The finding of this study was higher than studies done in Korea 28.1% (Park and Lee 2018) and Pakistan 18% (Tasneem et al. 2018). This might be due to differences in the study population (nurses only) and a small sample size of only 256 in Korea and Pakistan as compared to the current study. While the findings of this study are lower than the study done in Nepal 76% (Chaulagain and Khadka 2012), the discrepancy might be due to the variation in health policy and economic status; as Nepal has a better economy, they may invest more in the health sector and health professionals.

The pooled prevalence of job satisfaction among healthcare professionals in Ethiopia by professions was 53% in midwives (Bekru et al. 2017), 42% in studies that include all healthcare professionals (Deriba et al. 2017; Gedif et al. 2018; Geleto et al. 2015; Merga and Fufa 2019; Temesgen et al. 2018; Yami et al. 2011), 47% in anaesthetists (Yilkal Fentie et al. 2018), 46% in nurses (Ayalew and Workineh 2019; Ayalew et al. 2019; Semachew et al. 2017) and 33% in pharmacists (Ayele et al. 2020). The higher pooled prevalence of job satisfaction among healthcare professionals in Ethiopia by sample size category was observed in studies that had a sample size greater than 300 (Ayalew and Workineh 2019; Deriba et al. 2017; Gedif et al. 2018; Geleto et al. 2015; Merga and Fufa 2019; Semachew et al. 2017; Temesgen et al. 2018) was 43% with a CI of (35, 52).

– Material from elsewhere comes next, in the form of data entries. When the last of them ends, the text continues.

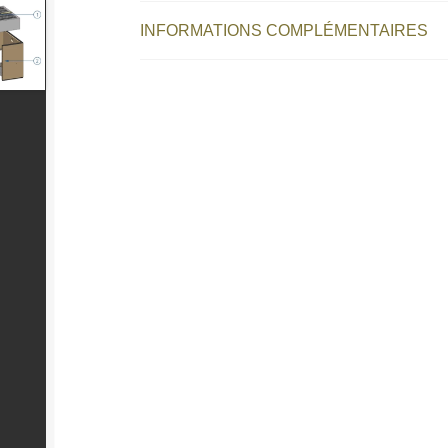
INFORMATIONS COMPLÉMENTAIRES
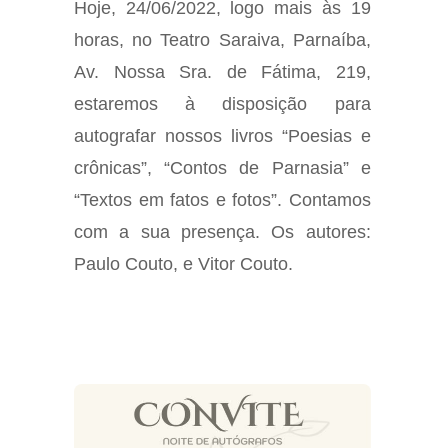
Hoje, 24/06/2022, logo mais às 19
horas, no Teatro Saraiva, Parnaíba,
Av. Nossa Sra. de Fátima, 219,
estaremos à disposição para
autografar nossos livros “Poesias e
crônicas”, “Contos de Parnasia” e
“Textos em fatos e fotos”. Contamos
com a sua presença. Os autores:
Paulo Couto, e Vitor Couto.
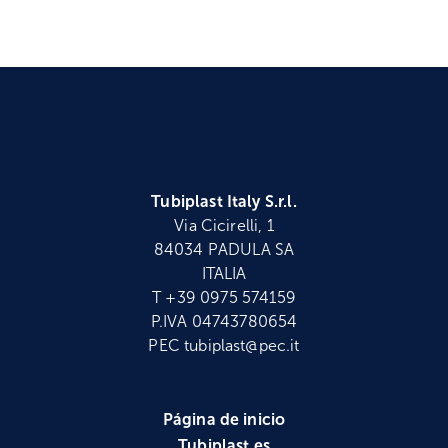
Tubiplast Italy S.r.l.
Via Cicirelli, 1
84034 PADULA SA
ITALIA
T +39 0975 574159
P.IVA 04743780654
PEC tubiplast@pec.it
Página de inicio
Tubiplast es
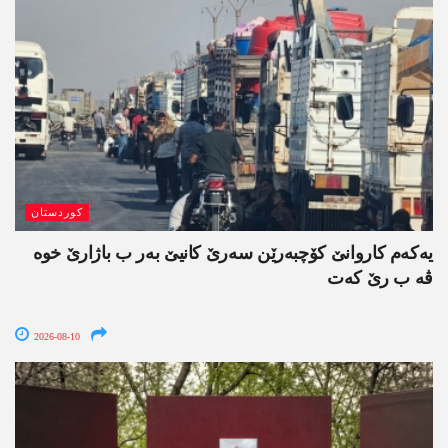
کوردستان
یەکەم کاروانێ کۆچبەرێن سەرێ کانیێ بەر ب باژارێ خوە
ڤە ب رێ کەت
2026-08-10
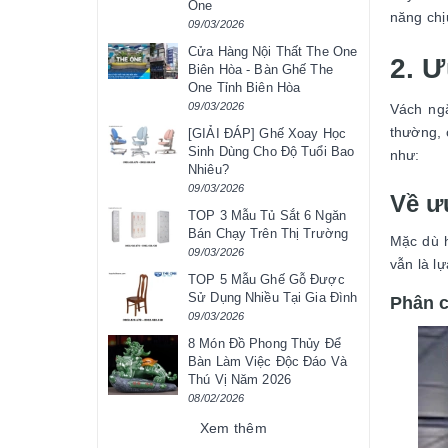
One
năng chị
09/03/2026
Cửa Hàng Nội Thất The One
2. 
Biên Hòa - Bàn Ghế The
One Tỉnh Biên Hòa
09/03/2026
Vách ngă
thường, 
[GIẢI ĐÁP] Ghế Xoay Học
Sinh Dùng Cho Độ Tuổi Bao
như:
Nhiêu?
09/03/2026
Về ư
TOP 3 Mẫu Tủ Sắt 6 Ngăn
Bán Chạy Trên Thị Trường
Mặc dù h
09/03/2026
vẫn là l
TOP 5 Mẫu Ghế Gỗ Được
Sử Dụng Nhiều Tại Gia Đình
Phân c
09/03/2026
8 Món Đồ Phong Thủy Để
Bàn Làm Việc Độc Đáo Và
Thú Vị Năm 2026
08/02/2026
Xem thêm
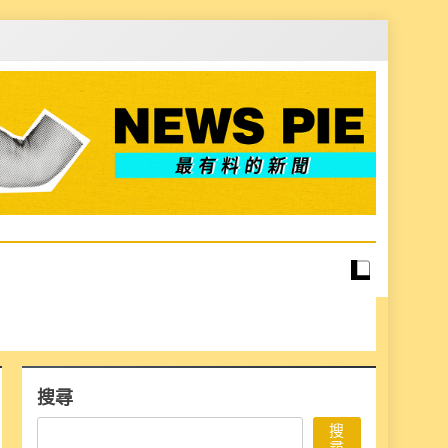
搜尋
搜
尋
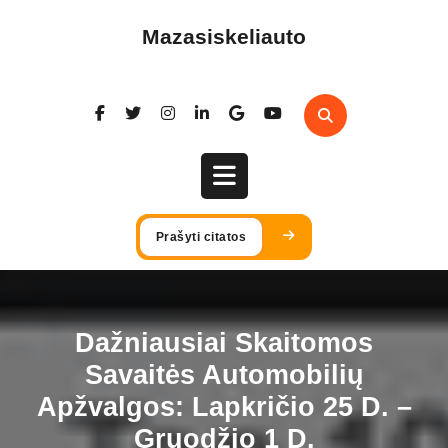
Skip
to
Mazasiskeliauto
content
Open
Prašyti citatos
Button
Dažniausiai Skaitomos
Savaitės Automobilių
Apžvalgos: Lapkričio 25 D. –
Gruodžio 1 D.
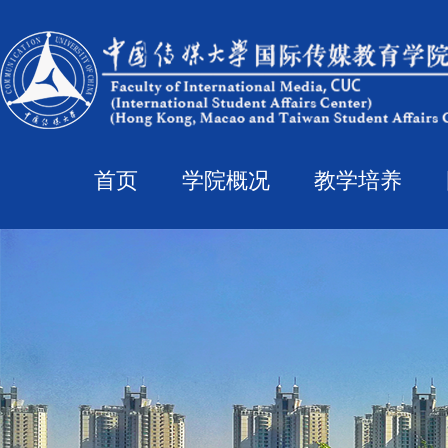
首页
学院概况
教学培养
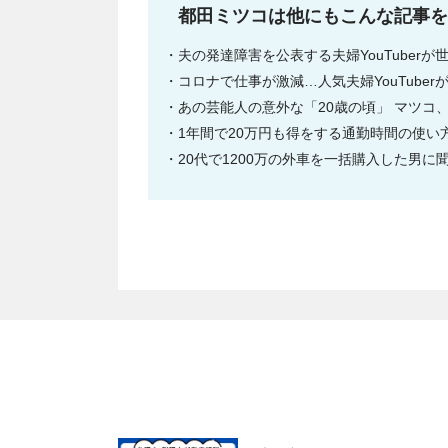
都田ミツコは他にもこんな記事を
夫の発達障害を公表する夫婦YouTuber
コロナで仕事が激減…人気夫婦YouTube
あの芸能人の意外な「20歳の頃」 マツコ、坂
1年間で20万円も得をする通勤時間の使い方
20代で1200万の外車を一括購入した男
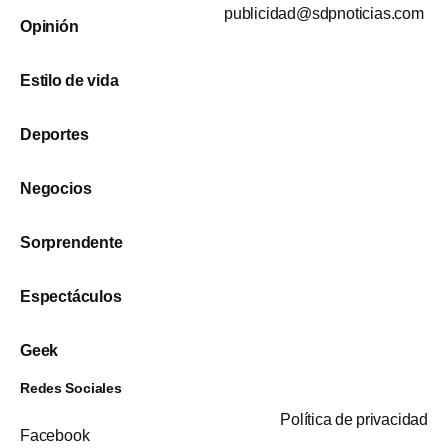
publicidad@sdpnoticias.com
Opinión
Estilo de vida
Deportes
Negocios
Sorprendente
Espectáculos
Geek
Redes Sociales
Política de privacidad
Facebook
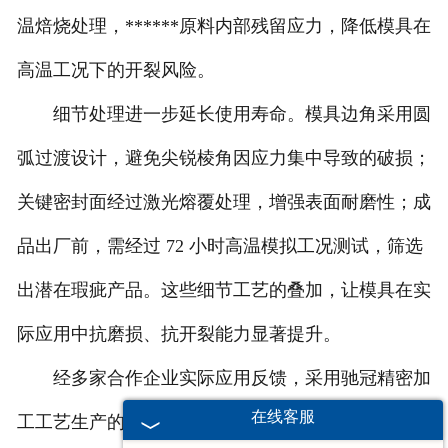
温焙烧处理，******原料内部残留应力，降低模具在
高温工况下的开裂风险。
细节处理进一步延长使用寿命。模具边角采用圆
弧过渡设计，避免尖锐棱角因应力集中导致的破损；
关键密封面经过激光熔覆处理，增强表面耐磨性；成
品出厂前，需经过 72 小时高温模拟工况测试，筛选
出潜在瑕疵产品。这些细节工艺的叠加，让模具在实
际应用中抗磨损、抗开裂能力显著提升。
经多家合作企业实际应用反馈，采用驰冠精密加
在线客服
工工艺生产的石墨模具，在同等工况下，使用寿命较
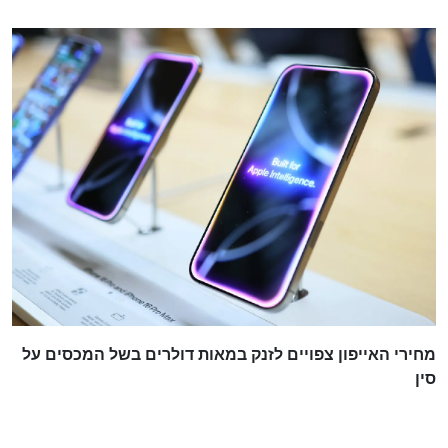
מחירי האייפון צפויים לזנק במאות דולרים בשל המכסים על
סין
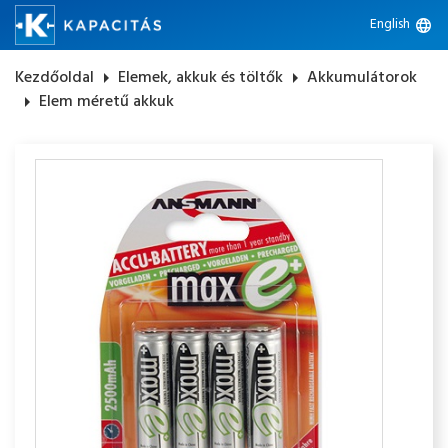
English
language
Kezdőoldal
arrow_right
Elemek, akkuk és töltők
arrow_right
Akkumulátorok
arrow_right
Elem méretű akkuk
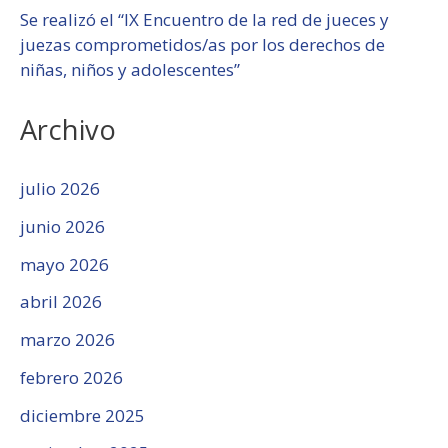
Se realizó el “IX Encuentro de la red de jueces y
juezas comprometidos/as por los derechos de
niñas, niños y adolescentes”
Archivo
julio 2026
junio 2026
mayo 2026
abril 2026
marzo 2026
febrero 2026
diciembre 2025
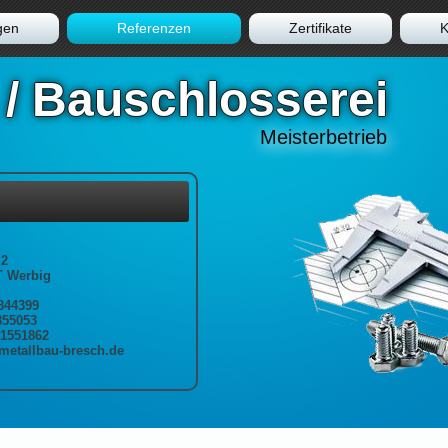
gen
Referenzen
Zertifikate
K
 / Bauschlosserei
Meisterbetrieb
 2
T Werbig
844399
855053
1551862
etallbau-bresch.de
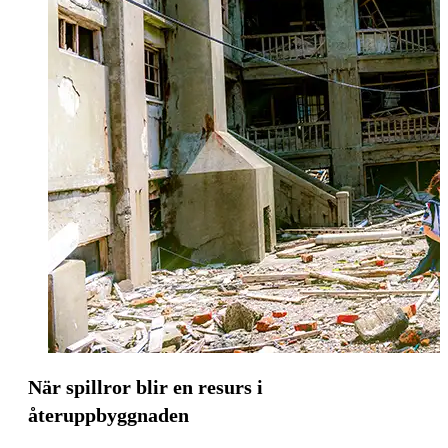
När spillror blir en resurs i
återuppbyggnaden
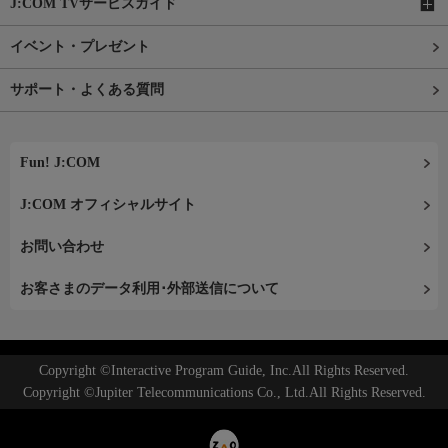
J:COM TVサービスガイド
イベント・プレゼント
サポート・よくある質問
Fun! J:COM
J:COM オフィシャルサイト
お問い合わせ
お客さまのデータ利用･外部送信について
Copyright ©Interactive Program Guide, Inc.All Rights Reserved.
Copyright ©Jupiter Telecommunications Co., Ltd.All Rights Reserved.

This meta-analysis showed that being married, healthcare professionals, having good recognition, good remuneration, adequate supervision and good work security were positively associated with job satisfaction of healthcare professionals as compared to their counterparts, while working unit and workload failed to associate with job satisfaction. This result is in line with studies done in Pakistan, Nepal and Australia (Chaulagain and Khadka 2012; Kluger et al. 2003; Tasneem et al. 2018). This similarity might be due to having good recognition, good remuneration, adequate supervision and good work security creating good motivation for staff that leads to good working conditions and satisfaction. This result is not similar to studies done in Serbia and South Africa (Kuburović et al. 2016; Ramasodi 2012). The dissimilarity might be due to differences in equipping health sectors, as these countries have better socio-economic status than Ethiopia.

4.1 Limitation

The limitation of this study is that all included studies employed a cross-sectional study design, and there is also significant heterogeneity among included studies, which might cause difficulty in establishing a temporal relationship between the healthcare professionals' job satisfaction and its determinants.

5 Conclusion

Poor healthcare professional job satisfaction has to be strategically halted by all stakeholders as the finding of this systematic review and meta-analysis showed a low level of job satisfaction which is less than 50%. It would be very difficult to have a productive health professional without maintaining their satisfaction with their job.

Author Contributions

All authors substantially performed the literature search, assessment of articles, data extraction, statistical analysis and manuscript preparation. All authors reviewed the manuscript and agreed to publication.

Acknowledgements

Debre Tabor University for providing internet service.

    Ethics Statement

    The authors have nothing to report.

    Consent

    The authors have nothing to report.

    Conflicts of Interest

    The authors declare no conflicts of interest.

    Data Availability Statement

    The datasets used and/or analysed during the current study are available from the corresponding author on reasonable request.